What you are asked to do » Show every line of the data that contains the string "δεδομένα".

Saved entries »
--- --- ---

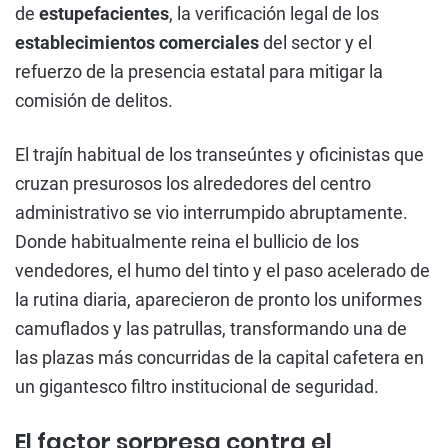
de
estupefacientes
, la verificación legal de los
establecimientos comerciales
del sector y el
refuerzo de la presencia estatal para mitigar la
comisión de delitos.
El trajín habitual de los transeúntes y oficinistas que
cruzan presurosos los alrededores del centro
administrativo se vio interrumpido abruptamente.
Donde habitualmente reina el bullicio de los
vendedores, el humo del tinto y el paso acelerado de
la rutina diaria, aparecieron de pronto los uniformes
camuflados y las patrullas, transformando una de
las plazas más concurridas de la capital cafetera en
un gigantesco filtro institucional de seguridad.
El factor sorpresa contra el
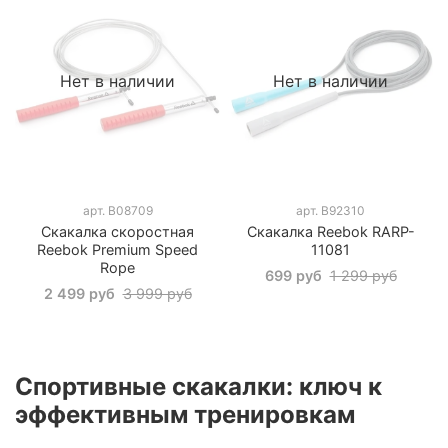
Нет в наличии
Нет в наличии
арт.
B08709
арт.
B92310
Скакалка скоростная
Скакалка Reebok RARP-
Reebok Premium Speed
11081
Rope
699 руб
1 299 руб
2 499 руб
3 999 руб
Спортивные скакалки: ключ к
эффективным тренировкам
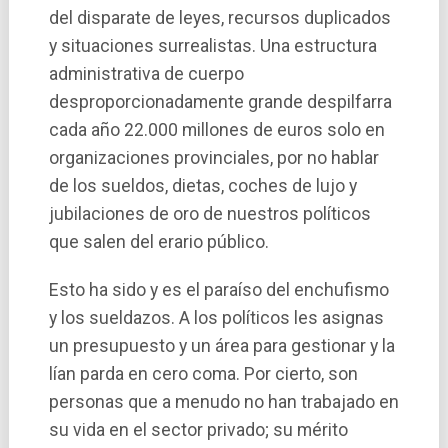
del disparate de leyes, recursos duplicados
y situaciones surrealistas. Una estructura
administrativa de cuerpo
desproporcionadamente grande despilfarra
cada año 22.000 millones de euros solo en
organizaciones provinciales, por no hablar
de los sueldos, dietas, coches de lujo y
jubilaciones de oro de nuestros polí­ticos
que salen del erario público.
Esto ha sido y es el paraí­so del enchufismo
y los sueldazos. A los polí­ticos les asignas
un presupuesto y un área para gestionar y la
lí­an parda en cero coma. Por cierto, son
personas que a menudo no han trabajado en
su vida en el sector privado; su mérito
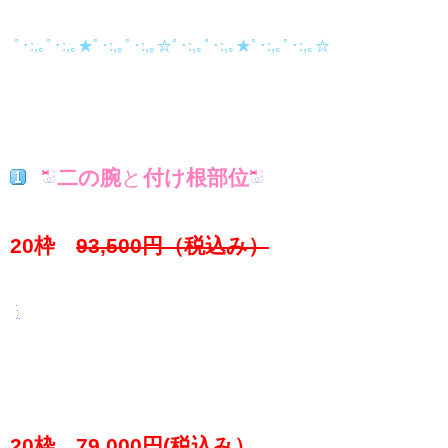
ﾟ･:,｡ﾟ･:,｡★ﾟ･:,｡ﾟ･:,｡☆ﾟ･:,｡ﾟ･:,｡★ﾟ･:,｡ﾟ･:,｡☆
二の腕
と
付け根部位
20枠
93
,500円（税込み）
20枠 79,000円(税込み）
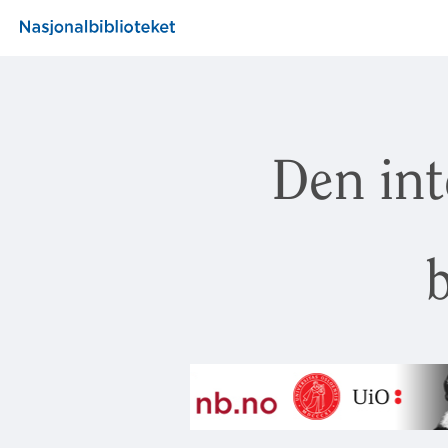
Den int
b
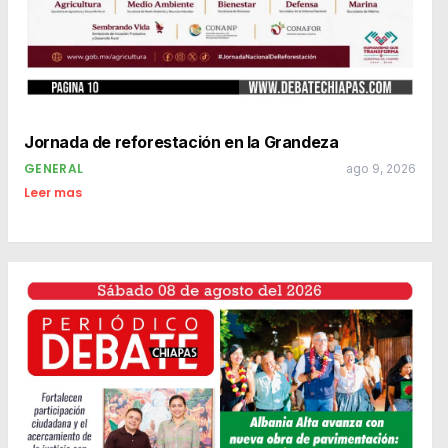
Jornada de reforestación en la Grandeza
GENERAL
ago 9, 2026
Leer mas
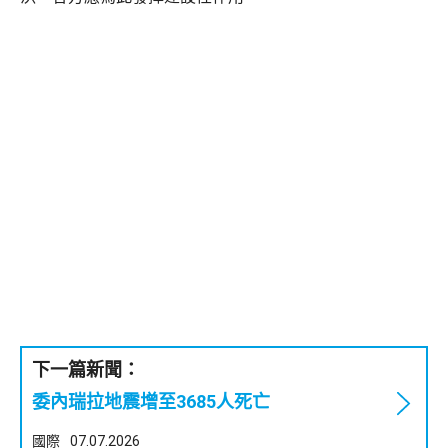
下一篇新聞：
委內瑞拉地震增至3685人死亡
國際
07.07.2026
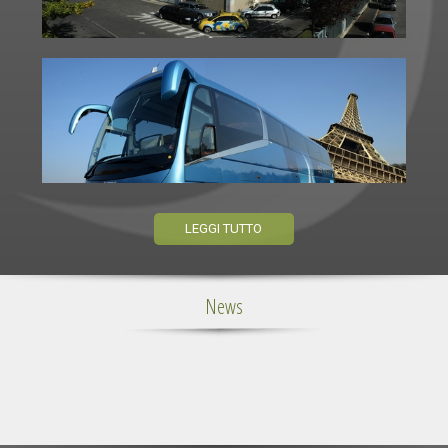
LEGGI TUTTO
News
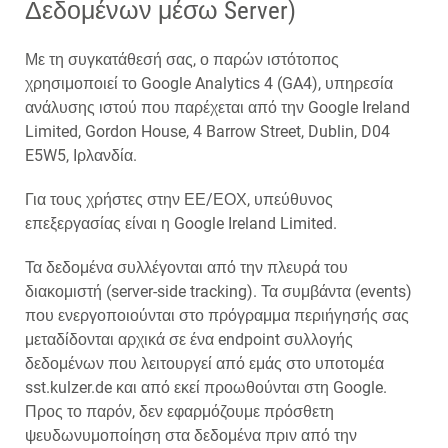
Δεδομένων μέσω Server)
Με τη συγκατάθεσή σας, ο παρών ιστότοπος
χρησιμοποιεί το Google Analytics 4 (GA4), υπηρεσία
ανάλυσης ιστού που παρέχεται από την Google Ireland
Limited, Gordon House, 4 Barrow Street, Dublin, D04
E5W5, Ιρλανδία.
Για τους χρήστες στην ΕΕ/ΕΟΧ, υπεύθυνος
επεξεργασίας είναι η Google Ireland Limited.
Τα δεδομένα συλλέγονται από την πλευρά του
διακομιστή (server-side tracking). Τα συμβάντα (events)
που ενεργοποιούνται στο πρόγραμμα περιήγησής σας
μεταδίδονται αρχικά σε ένα endpoint συλλογής
δεδομένων που λειτουργεί από εμάς στο υποτομέα
sst.kulzer.de και από εκεί προωθούνται στη Google.
Προς το παρόν, δεν εφαρμόζουμε πρόσθετη
ψευδωνυμοποίηση στα δεδομένα πριν από την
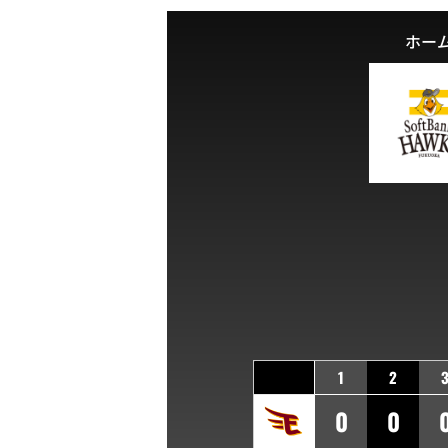
ホー
1
2
0
0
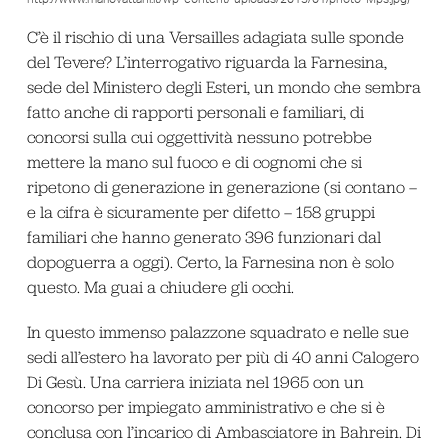
C’è il rischio di una Versailles adagiata sulle sponde
del Tevere? L’interrogativo riguarda la Farnesina,
sede del Ministero degli Esteri, un mondo che sembra
fatto anche di rapporti personali e familiari, di
concorsi sulla cui oggettività nessuno potrebbe
mettere la mano sul fuoco e di cognomi che si
ripetono di generazione in generazione (si contano –
e la cifra è sicuramente per difetto – 158 gruppi
familiari che hanno generato 396 funzionari dal
dopoguerra a oggi). Certo, la Farnesina non è solo
questo. Ma guai a chiudere gli occhi.
In questo immenso palazzone squadrato e nelle sue
sedi all’estero ha lavorato per più di 40 anni Calogero
Di Gesù. Una carriera iniziata nel 1965 con un
concorso per impiegato amministrativo e che si è
conclusa con l’incarico di Ambasciatore in Bahrein. Di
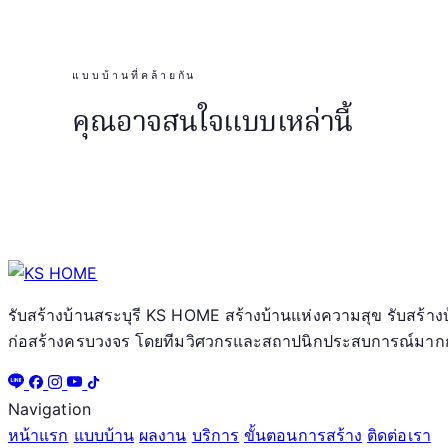
แบบบ้านที่คล้ายกัน
คุณอาจสนใจแบบเหล่านี้
รับสร้างบ้านสระบุรี KS HOME สร้างบ้านแห่งความสุข รับสร้า
ก่อสร้างครบวงจร โดยทีมวิศวกรและสถาปนิกประสบการณ์มากกว
Navigation
หน้าแรก
แบบบ้าน
ผลงาน
บริการ
ขั้นตอนการสร้าง
ติดต่อเรา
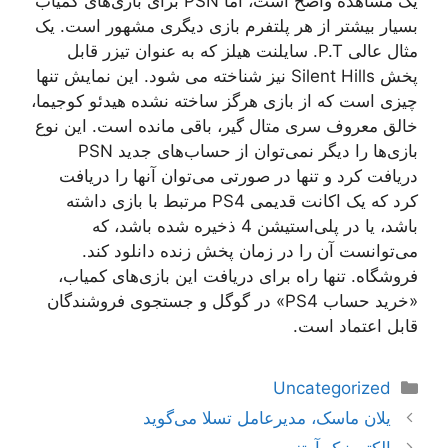
یک مشاهده واضح است، اما PSN برای بازی‌های کمیاب
بسیار بیشتر از هر پلتفرم بازی دیگری مشهور است. یک
مثال عالی P.T. سایلنت هیلز که به عنوان تیزر قابل
پخش Silent Hills نیز شناخته می شود. این نمایش تنها
چیزی است که از بازی هرگز ساخته نشده هیدئو کوجیما،
خالق معروف سری متال گیر، باقی مانده است. این نوع
بازی‌ها را دیگر نمی‌توان از حساب‌های جدید PSN
دریافت کرد و تنها در صورتی می‌توان آنها را دریافت
کرد که یک اکانت قدیمی PS4 مرتبط با بازی داشته
باشد، یا در پلی‌استیشن 4 ذخیره شده باشد، که
می‌توانست آن را در زمان پخش زنده دانلود کند.
فروشگاه. تنها راه برای دریافت این بازی‌های کمیاب،
«خرید حساب PS4» در گوگل و جستجوی فروشندگان
قابل اعتماد است.
دسته‌ها
Uncategorized
ناوبری
یلان ماسک، مدیرعامل تسلا می‌گوید
نوشته‌ها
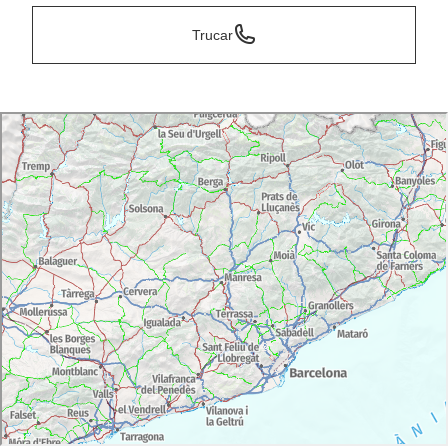
Trucar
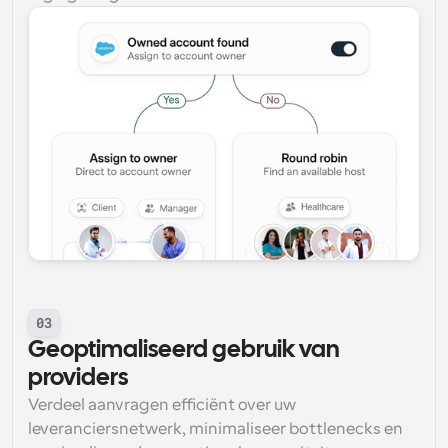
03
Geoptimaliseerd gebruik van 
providers
Verdeel aanvragen efficiënt over uw 
leveranciersnetwerk, minimaliseer bottlenecks en 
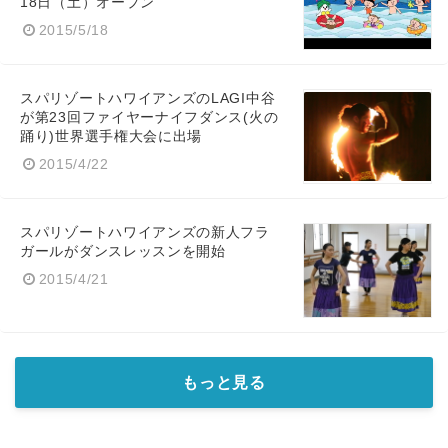
18日（土）オープン
Japanese
2015/5/18
スパリゾートハワイアンズのLAGI中谷
が第23回ファイヤーナイフダンス(火の
English
踊り)世界選手権大会に出場
2015/4/22
スパリゾートハワイアンズの新人フラ
ガールがダンスレッスンを開始
2015/4/21
もっと見る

--- --- ---

Answer space »
Τα δεδομένα συλλέγονται από την πλευρά του
ψευδωνυμοποίηση στα δεδομένα πριν από την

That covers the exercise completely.